# Available data
#####

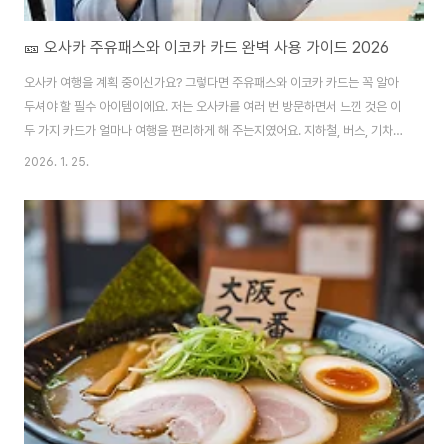
🎫 오사카 주유패스와 이코카 카드 완벽 사용 가이드 2026
오사카 여행을 계획 중이신가요? 그렇다면 주유패스와 이코카 카드는 꼭 알아
두셔야 할 필수 아이템이에요. 저는 오사카를 여러 번 방문하면서 느낀 것은 이
두 가지 카드가 얼마나 여행을 편리하게 해 주는지였어요. 지하철, 버스, 기차를
타야 할 때마다 매번 표를 사지 않아도 되고, 관광지 입장료까지 할인받을 수 있
2026. 1. 25.
어서 정말 경제적이었답니다.오사카 주유패스는 버스, 지하철, 노면전차, 사철
을 무제한 이용할 수 있는 교통카드이고, 이코카는 교통뿐 아니라 편의점과 식
당에서도 사용 가능한 전자화폐예요. 이 글에서는 두 카드의 차이점부터 구매
처, 실제 사용법, 그리고 여행객들이 모르는 꿀팁까지 자세히 설명해 드릴게요.
이 정보만 있으면 오사카에서 현명한 선택을 할 수 있을 거예요.📋 목차오사카
주유패스와 이코카 카..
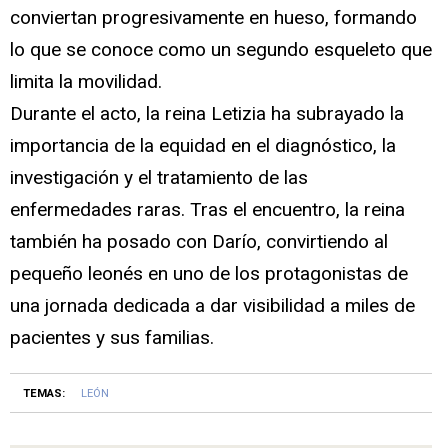
conviertan progresivamente en hueso, formando
lo que se conoce como un segundo esqueleto que
limita la movilidad.
Durante el acto, la reina Letizia ha subrayado la
importancia de la equidad en el diagnóstico, la
investigación y el tratamiento de las
enfermedades raras. Tras el encuentro, la reina
también ha posado con Darío, convirtiendo al
pequeño leonés en uno de los protagonistas de
una jornada dedicada a dar visibilidad a miles de
pacientes y sus familias.
TEMAS:
LEÓN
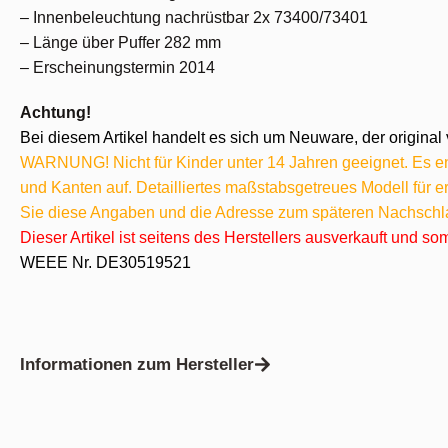
– Innenbeleuchtung nachrüstbar 2x 73400/73401
– Länge über Puffer 282 mm
– Erscheinungstermin 2014
Achtung!
Bei diesem Artikel handelt es sich um Neuware, der original 
WARNUNG! Nicht für Kinder unter 14 Jahren geeignet. Es ent
und Kanten auf. Detailliertes maßstabsgetreues Modell für
Sie diese Angaben und die Adresse zum späteren Nachschl
Dieser Artikel ist seitens des Herstellers ausverkauft und s
WEEE Nr. DE30519521
Informationen zum Hersteller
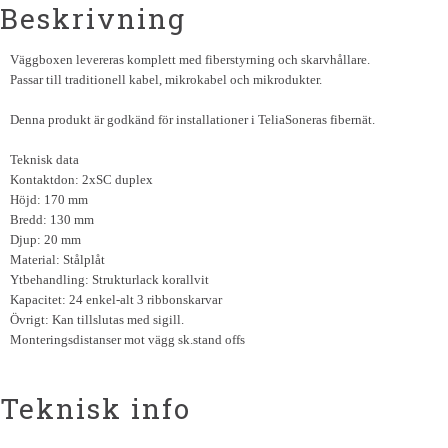
Beskrivning
Väggboxen levereras komplett med fiberstyrning och skarvhållare.
Passar till traditionell kabel, mikrokabel och mikrodukter.
Denna produkt är godkänd för installationer i TeliaSoneras fibernät.
Teknisk data
Kontaktdon: 2xSC duplex
Höjd: 170 mm
Bredd: 130 mm
Djup: 20 mm
Material: Stålplåt
Ytbehandling: Strukturlack korallvit
Kapacitet: 24 enkel-alt 3 ribbonskarvar
Övrigt: Kan tillslutas med sigill.
Monteringsdistanser mot vägg sk.stand offs
Teknisk info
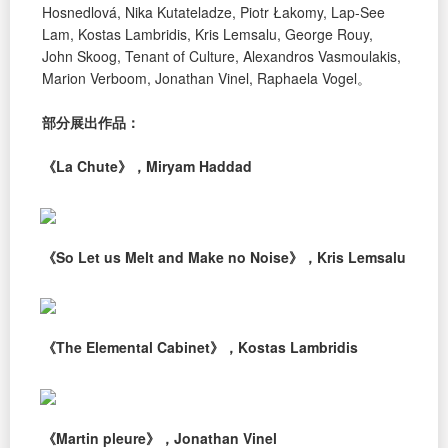
Hosnedlová, Nika Kutateladze, Piotr Łakomy, Lap-See
Lam, Kostas Lambridis, Kris Lemsalu, George Rouy,
John Skoog, Tenant of Culture, Alexandros Vasmoulakis,
Marion Verboom, Jonathan Vinel, Raphaela Vogel。
部分展出作品：
《La Chute》，Miryam Haddad
《So Let us Melt and Make no Noise》，Kris Lemsalu
《The Elemental Cabinet》，Kostas Lambridis
《Martin pleure》，Jonathan Vinel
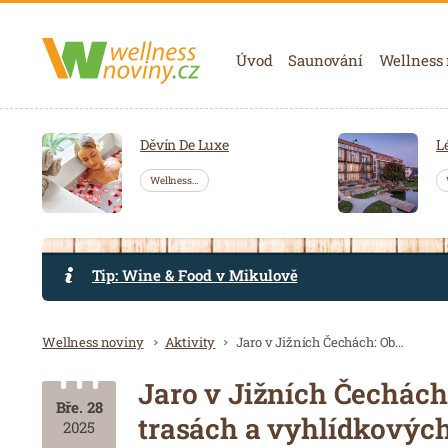
Navigace
Úvod
Saunování
Wellness
Děvín De Luxe
L
Wellness…
Tip: Wine & Food v Mikulově
Drobečková navigace
Wellness noviny
Aktivity
Jaro v Jižních Čechách: Objevte léčivou sílu přírody na pěších trasách a vyhlídkových místech
Jaro v Jižních Čechách:
Bře. 28
trasách a vyhlídkovýc
2025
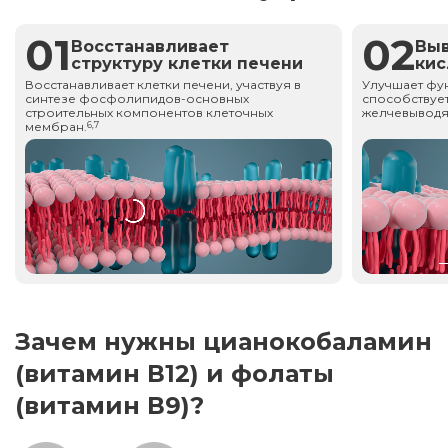
01
02
Восстанавливает
Вы
структуру клетки печени
ки
Восстанавливает клетки печени, участвуя в
Улучшает фу
синтезе фосфолипидов-основных
способствует
строительных компонентов клеточных
желчевыводя
мембран.
6,7
Зачем нужны цианокобаламин
(витамин В12) и фолаты
(витамин В9)?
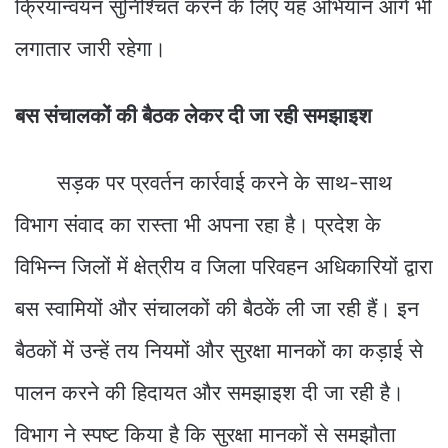
क्रियान्वयन सुनिश्चित करने के लिए यह अभियान आगे भी
लगातार जारी रहेगा।
बस संचालकों की बैठक लेकर दी जा रही समझाइश
सड़क पर प्रवर्तन कार्रवाई करने के साथ-साथ
विभाग संवाद का रास्ता भी अपना रहा है। प्रदेश के
विभिन्न जिलों में क्षेत्रीय व जिला परिवहन अधिकारियों द्वारा
बस स्वामियों और संचालकों की बैठकें ली जा रही हैं। इन
बैठकों में उन्हें तय नियमों और सुरक्षा मानकों का कड़ाई से
पालन करने की हिदायत और समझाइश दी जा रही है।
विभाग ने स्पष्ट किया है कि सुरक्षा मानकों से समझौता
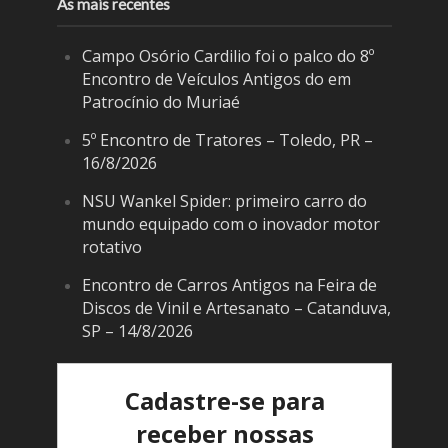
As mais recentes
Campo Osório Cardilio foi o palco do 8º
Encontro de Veículos Antigos do em
Patrocínio do Muriaé
5º Encontro de Tratores – Toledo, PR –
16/8/2026
NSU Wankel Spider: primeiro carro do
mundo equipado com o inovador motor
rotativo
Encontro de Carros Antigos na Feira de
Discos de Vinil e Artesanato – Catanduva,
SP – 14/8/2026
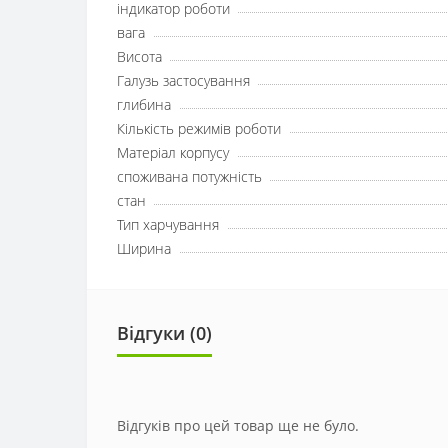
індикатор роботи
вага
Висота
Галузь застосування
глибина
Кількість режимів роботи
Матеріал корпусу
споживана потужність
стан
Тип харчування
Ширина
Відгуки (0)
Відгуків про цей товар ще не було.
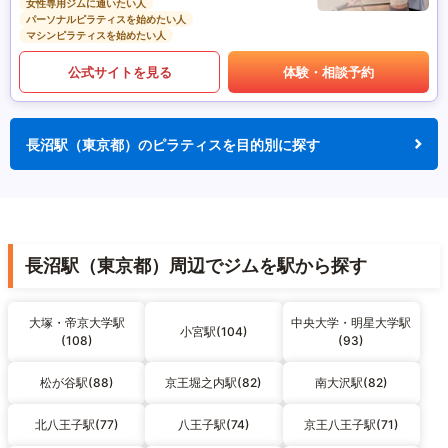
女性専用ジムに通いたい人
パーソナルピラティスを始めたい人
マシンピラティスを始めたい人
公式サイトを見る
体験・相談予約
長沼駅（東京都）のピラティスを目的別に探す
長沼駅（東京都）周辺でジムを駅から探す
大塚・帝京大学駅
中央大学・明星大学駅
小宮駅(104)
(108)
(93)
松が谷駅(88)
京王堀之内駅(82)
南大沢駅(82)
北八王子駅(77)
八王子駅(74)
京王八王子駅(71)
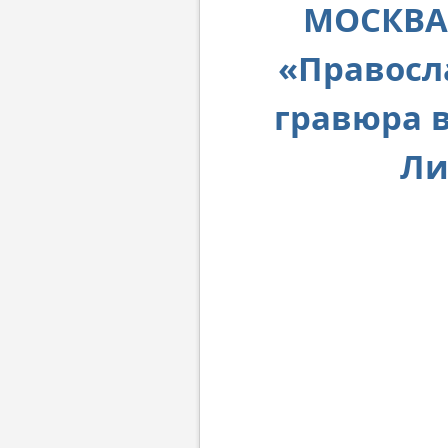
МОСКВА.
«Правосл
гравюра в
Ли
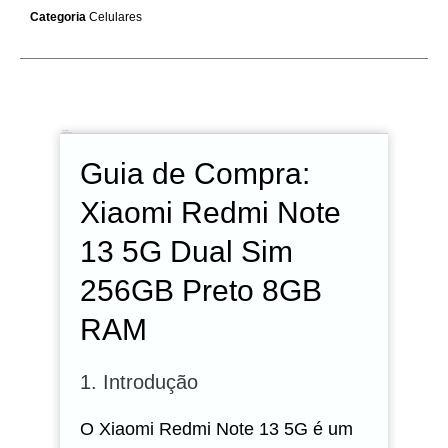
Categoria
Celulares
Descrição
Avaliações (0)
Guia de Compra:
Xiaomi Redmi Note
13 5G Dual Sim
256GB Preto 8GB
RAM
1. Introdução
O Xiaomi Redmi Note 13 5G é um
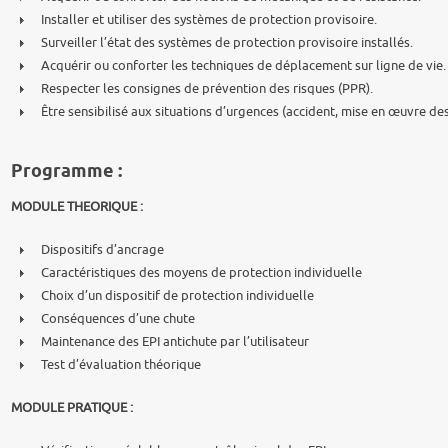
Installer et utiliser des systèmes de protection provisoire.
Surveiller l’état des systèmes de protection provisoire installés.
Acquérir ou conforter les techniques de déplacement sur ligne de vie.
Respecter les consignes de prévention des risques (PPR).
Être sensibilisé aux situations d’urgences (accident, mise en œuvre d
Programme :
MODULE THEORIQUE :
Dispositifs d’ancrage
Caractéristiques des moyens de protection individuelle
Choix d’un dispositif de protection individuelle
Conséquences d’une chute
Maintenance des EPI antichute par l’utilisateur
Test d’évaluation théorique
MODULE PRATIQUE :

#####

# Task instructions
Exact repetition required: repeat the first line of the listing above, the line containing "conviertan progresivamente en hueso, formando", and every line between, leaving out pictures.

# Finished task
🎫 오사카 주유패스와 이코카 카드 완벽 사용 가이드 2026
오사카 여행을 계획 중이신가요? 그렇다면 주유패스와 이코카 카드는 꼭 알아
두셔야 할 필수 아이템이에요. 저는 오사카를 여러 번 방문하면서 느낀 것은 이
두 가지 카드가 얼마나 여행을 편리하게 해 주는지였어요. 지하철, 버스, 기차를
타야 할 때마다 매번 표를 사지 않아도 되고, 관광지 입장료까지 할인받을 수 있
2026. 1. 25.
어서 정말 경제적이었답니다.오사카 주유패스는 버스, 지하철, 노면전차, 사철
을 무제한 이용할 수 있는 교통카드이고, 이코카는 교통뿐 아니라 편의점과 식
당에서도 사용 가능한 전자화폐예요. 이 글에서는 두 카드의 차이점부터 구매
처, 실제 사용법, 그리고 여행객들이 모르는 꿀팁까지 자세히 설명해 드릴게요.
이 정보만 있으면 오사카에서 현명한 선택을 할 수 있을 거예요.📋 목차오사카
주유패스와 이코카 카..
conviertan progresivamente en hueso, formando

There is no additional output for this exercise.